Re: SeRQL an RDF rule language: scoping Rules vs Query in W3C work

hi dan, list,

> > In terms of possible new technology areas, 'Rules' and 'Query' 
> > are two topics for recommendation-track work.

> It would be hard to envisage a usable (expressive enough) RDF query
> language that does not at least partially intrude on rules
> territory: after all, a query is generally speaking just a rule
> without a head.

this cuts the question to the core for me; this looks like prolog
statements that are ground or not - in the query there are variables, the 
rules are ground. it makes a lot of sense that one language be capable of
expressing both, never got that before now.

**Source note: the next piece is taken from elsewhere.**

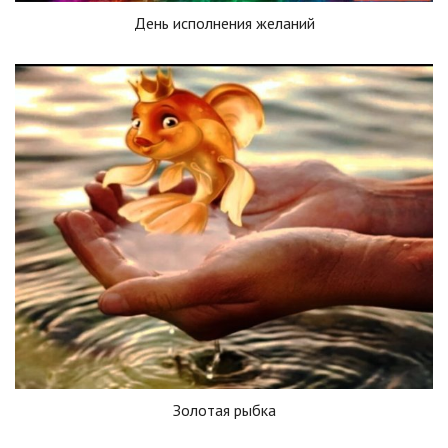
День исполнения желаний
Золотая рыбка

i was and still am boggled by this article of kendall clark's discussing a
plethora of OWL rules systems and meta-markup:
http://www.xml.com/pub/a/2003/10/23/iswc.html

the other day we dreamed up a query language[0] that extends and
simplifies squishQL but the decisions would apply to a rules language:

- it is not RDF/XML or at least has a primary alternative
- the aim is for it 'to read like a language i already know'
- it doesn't have to perform variable substitution, you can ask for a
whole graph    
- it extends to making asssertions and retractions

here's an interesting pile of old use cases:
http://rdfstore.sourceforge.net/2002/06/24/rdf-query/   

here's a survey, though it looks a little empty:   
http://www.w3.org/2001/11/13-RDF-Query-Rules/ 

is it worth looking at 'common logic'?
http://cl.tamu.edu/docs/cl/cl-latest.html is beyond my immediate
understanding. is the overlap with OWL considerable here?  

i would enjoy a process of collecting design decisions about QLs that are 
proliferating. e.g. a query returning a whole graph is something i need
for an rdf/xml http based interface one can post queries and assertions
to, but dajobe mentioned he thought most people didn't want that.
 
> My gut reaction is that although the technologies are very similar,
> the use cases are different. This may reflect on requirements for
> ease of use, expressiveness and syntax.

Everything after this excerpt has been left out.